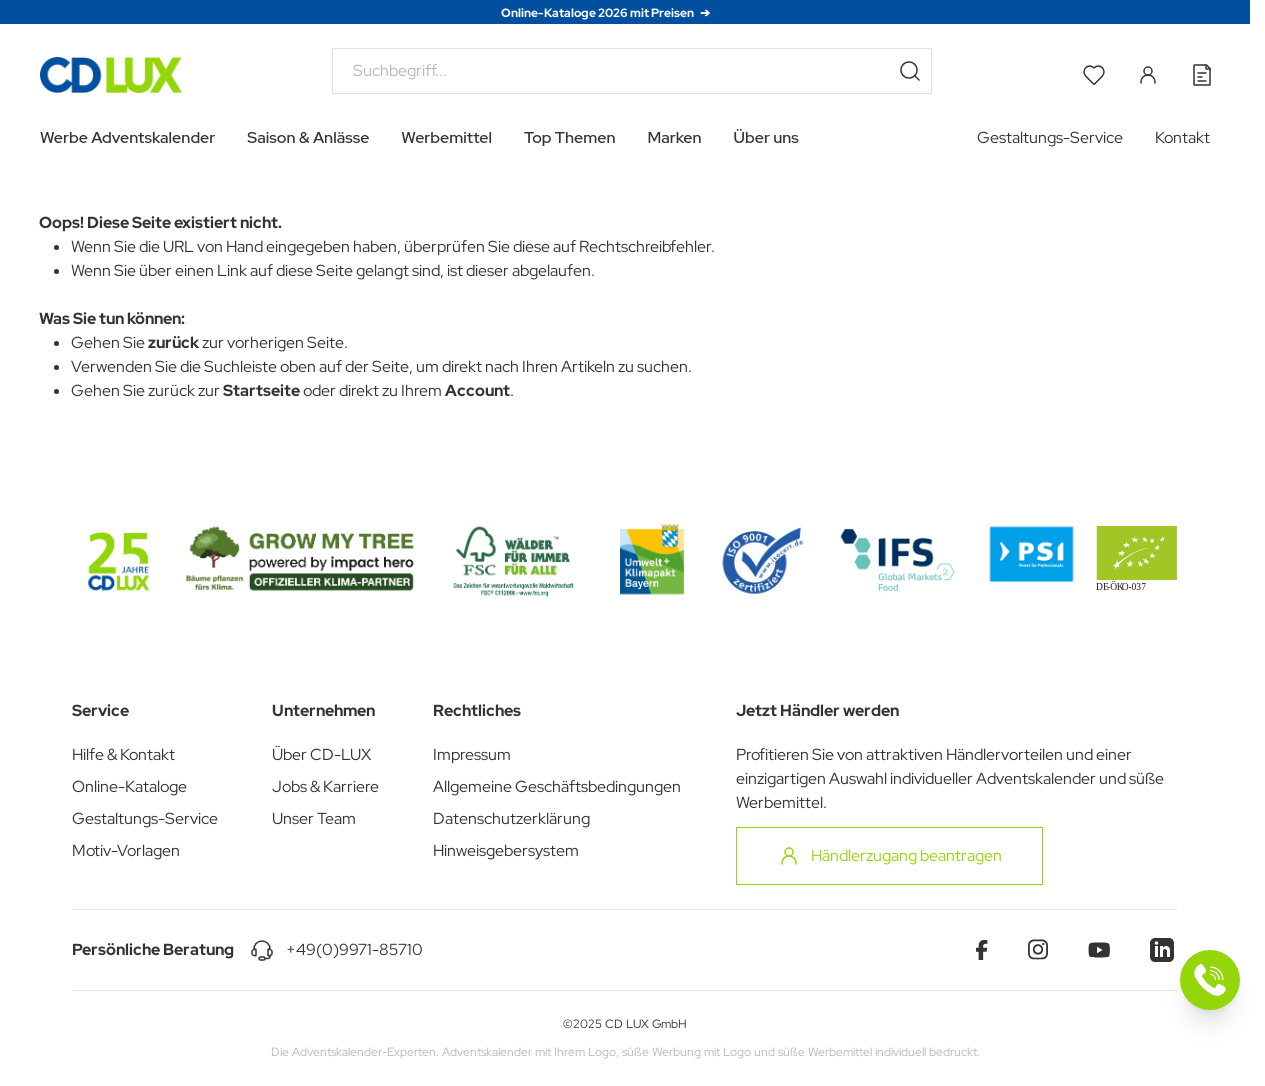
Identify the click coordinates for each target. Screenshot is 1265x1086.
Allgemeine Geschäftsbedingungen (557, 786)
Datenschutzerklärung (511, 818)
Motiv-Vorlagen (126, 850)
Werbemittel (446, 137)
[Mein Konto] (1148, 75)
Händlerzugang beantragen (889, 856)
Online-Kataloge (129, 786)
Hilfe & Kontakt (123, 754)
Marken (675, 137)
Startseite (261, 390)
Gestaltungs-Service (1050, 137)
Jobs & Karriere (325, 786)
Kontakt (1182, 137)
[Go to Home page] (111, 75)
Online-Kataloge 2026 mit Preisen (598, 13)
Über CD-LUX (321, 754)
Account (477, 390)
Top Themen (570, 137)
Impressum (472, 754)
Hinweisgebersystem (506, 850)
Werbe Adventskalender (127, 137)
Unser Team (314, 818)
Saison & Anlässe (308, 137)
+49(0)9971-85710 (354, 949)
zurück (173, 342)
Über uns (766, 137)
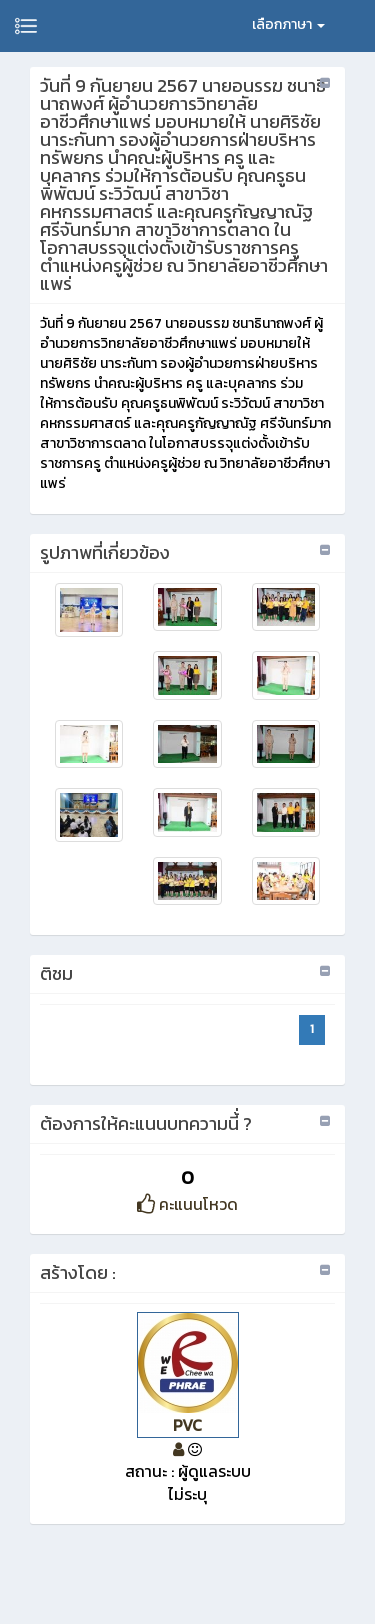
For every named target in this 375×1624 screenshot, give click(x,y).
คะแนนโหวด (187, 1204)
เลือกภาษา (288, 24)
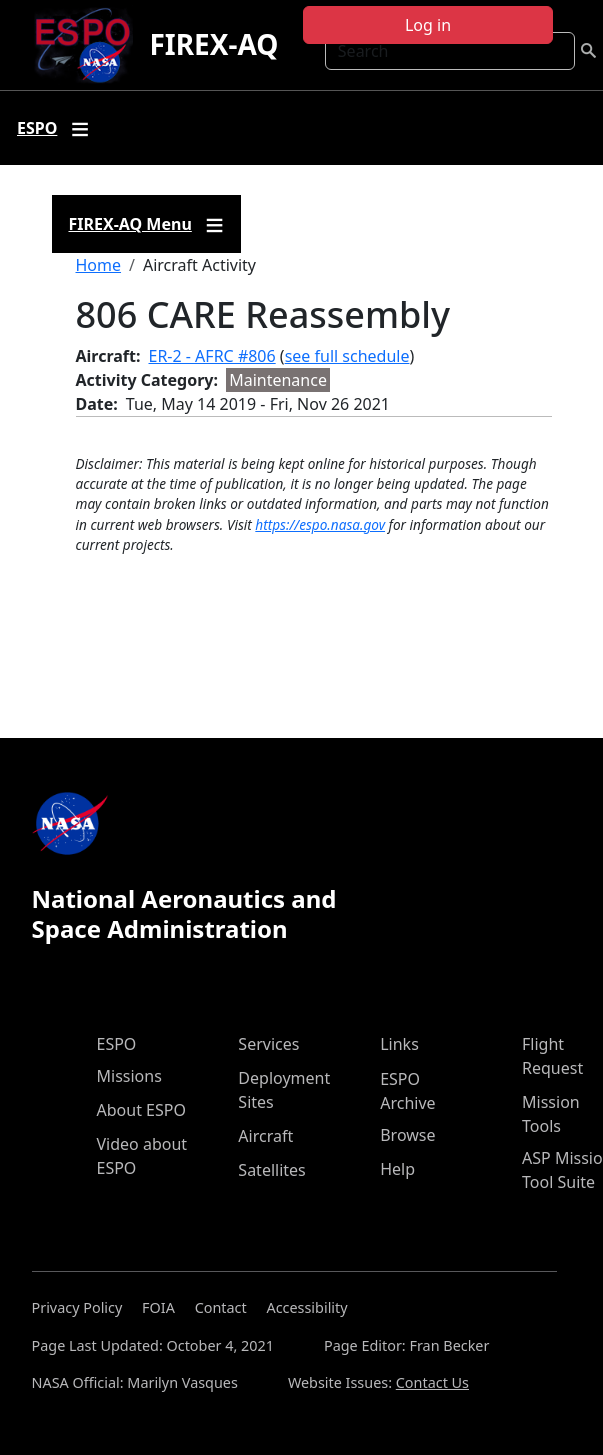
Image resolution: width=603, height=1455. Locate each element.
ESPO (117, 1044)
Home (99, 265)
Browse (407, 1135)
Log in (428, 25)
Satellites (271, 1170)
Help (397, 1169)
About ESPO (141, 1110)
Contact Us (432, 1382)
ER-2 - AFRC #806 (212, 356)
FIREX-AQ (213, 44)
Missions (129, 1076)
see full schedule (347, 356)
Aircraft (265, 1136)
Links (399, 1044)
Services (268, 1044)
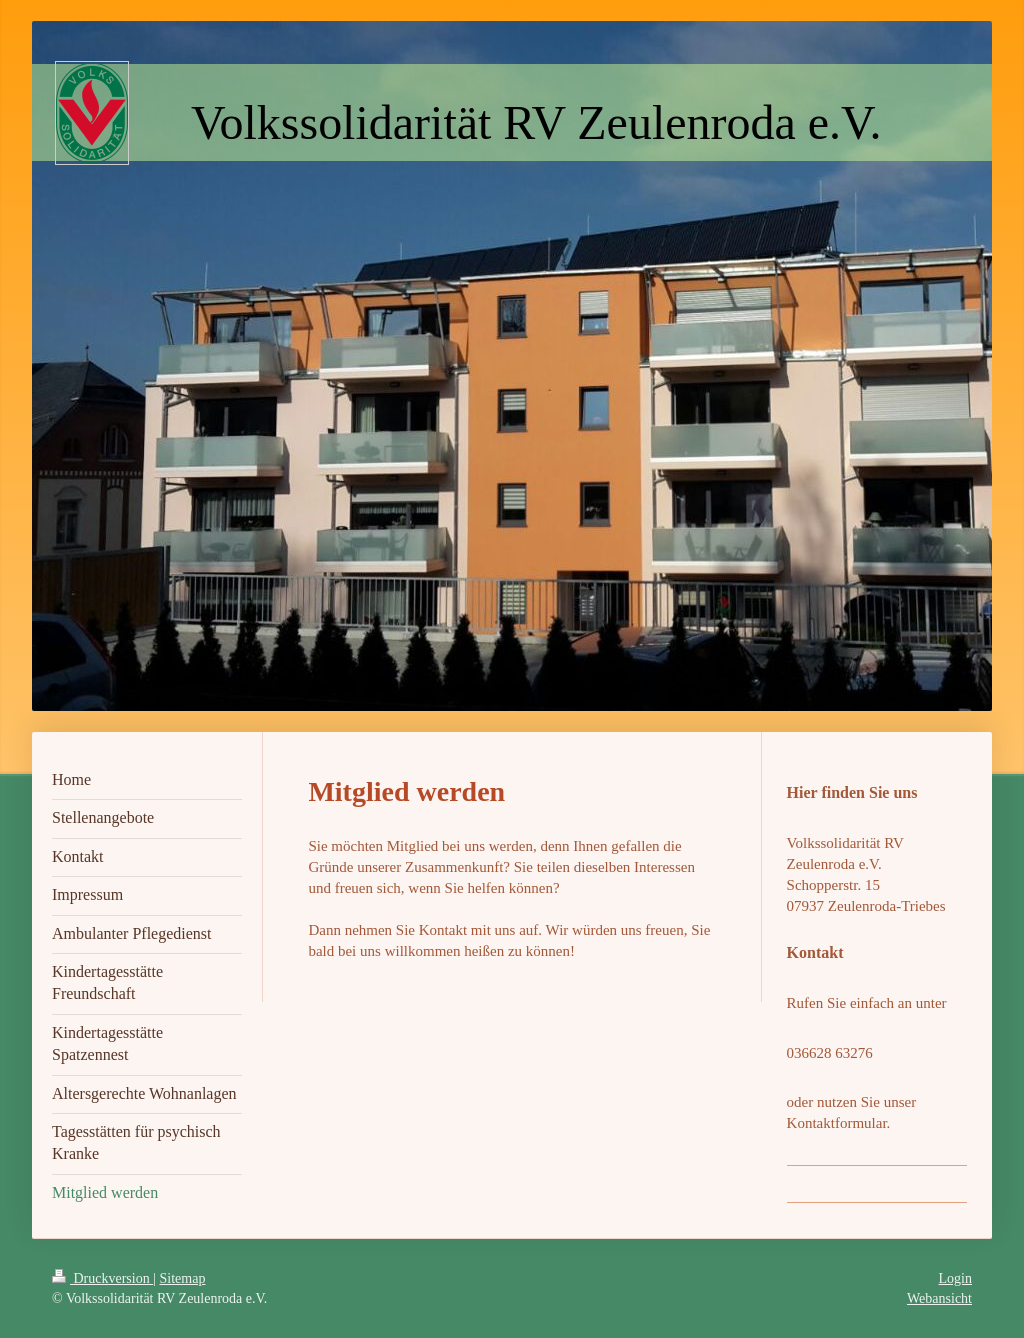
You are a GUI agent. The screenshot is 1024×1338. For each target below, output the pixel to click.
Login (955, 1278)
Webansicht (939, 1298)
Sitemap (183, 1278)
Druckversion (102, 1278)
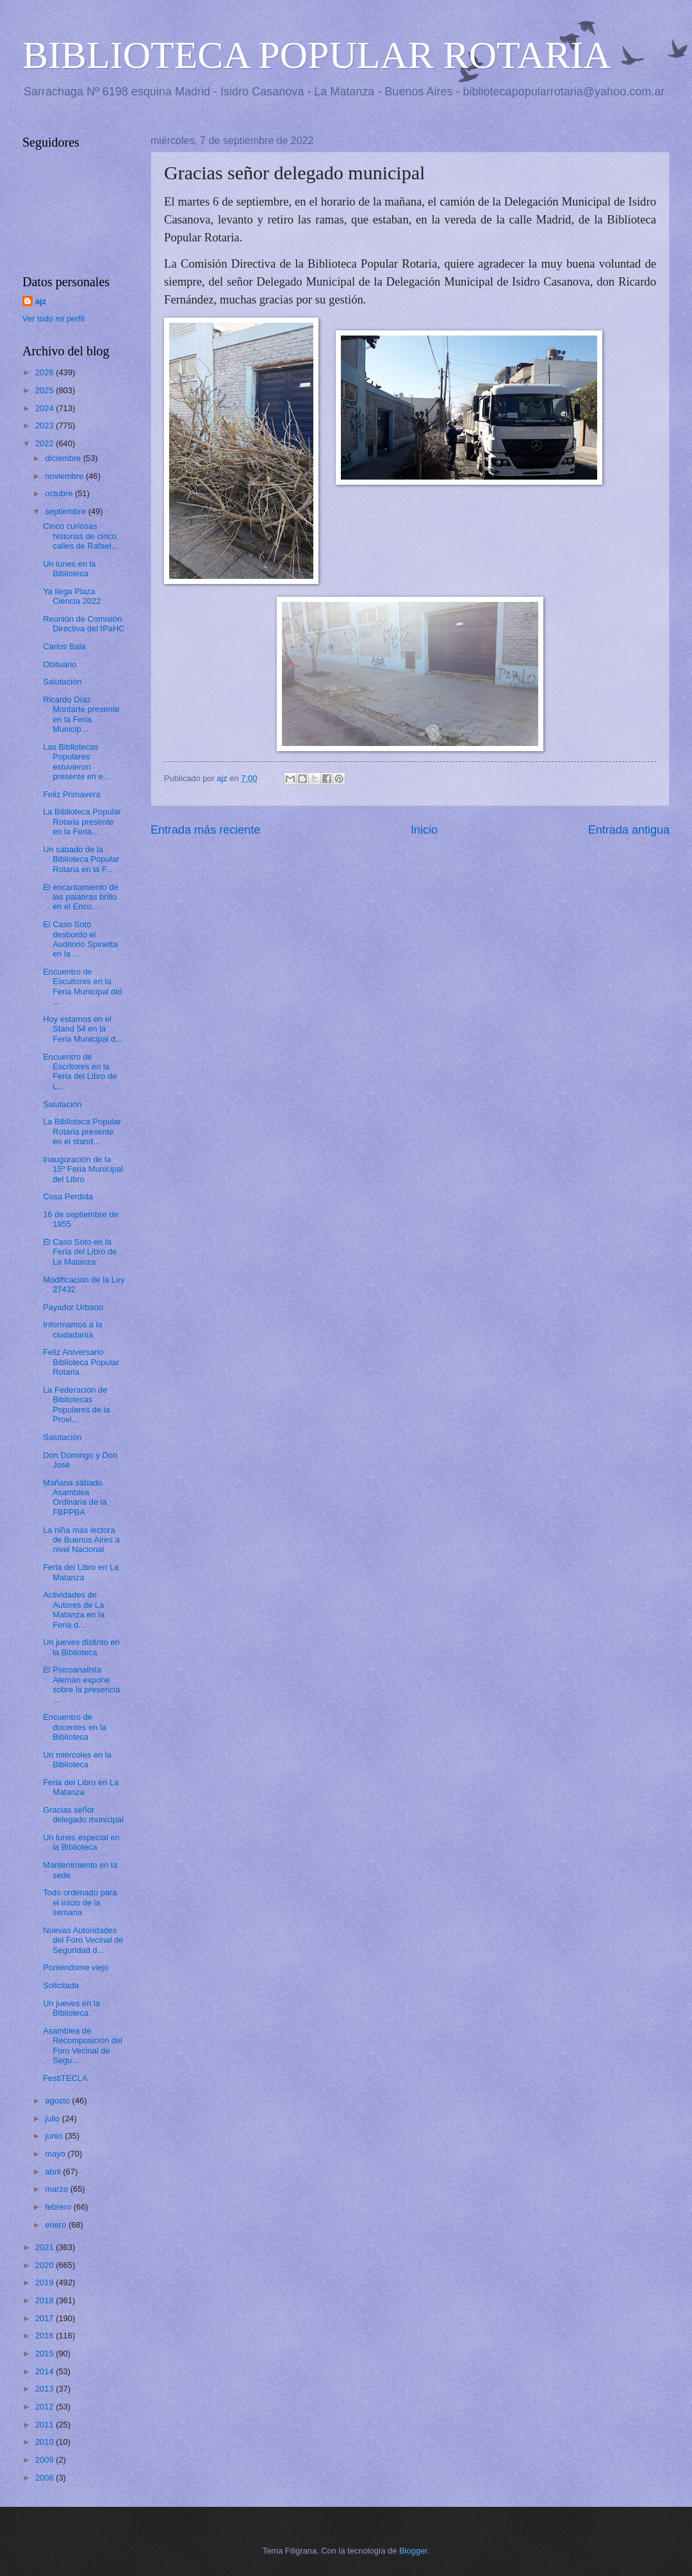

### Problem description:
The entries above are to be returned exactly, without their pictures.

### Result below:
Identify the click coordinates for each target. Screenshot is 1265x1086.
Allgemeine Geschäftsbedingungen (557, 786)
Datenschutzerklärung (511, 818)
Motiv-Vorlagen (126, 850)
Werbemittel (446, 137)
[Mein Konto] (1148, 75)
Händlerzugang beantragen (889, 856)
Online-Kataloge (129, 786)
Hilfe & Kontakt (123, 754)
Marken (675, 137)
Startseite (261, 390)
Gestaltungs-Service (1050, 137)
Jobs & Karriere (325, 786)
Kontakt (1182, 137)
[Go to Home page] (111, 75)
Online-Kataloge 2026 mit Preisen (598, 13)
Über CD-LUX (321, 754)
Account (477, 390)
Top Themen (570, 137)
Impressum (472, 754)
Hinweisgebersystem (506, 850)
Werbe Adventskalender (127, 137)
Unser Team (314, 818)
Saison & Anlässe (308, 137)
+49(0)9971-85710 (354, 949)
zurück (173, 342)
Über uns (766, 137)
For every named target in this 375×1624 screenshot, give click(x,y).
คะแนนโหวด (187, 1204)
เลือกภาษา (288, 24)
Image resolution: width=603, height=1455. Locate each element.
ESPO (117, 1044)
Home (99, 265)
Browse (407, 1135)
Log in (428, 25)
Satellites (271, 1170)
Help (397, 1169)
About ESPO (141, 1110)
Contact Us (432, 1382)
ER-2 - AFRC #806 (212, 356)
FIREX-AQ (213, 44)
Missions (129, 1076)
see full schedule (347, 356)
Aircraft (265, 1136)
Links (399, 1044)
Services (268, 1044)
You are a GUI agent. The screenshot is 1024×1338. For each target below, output the pixel to click.
Login (955, 1278)
Webansicht (939, 1298)
Sitemap (183, 1278)
Druckversion (102, 1278)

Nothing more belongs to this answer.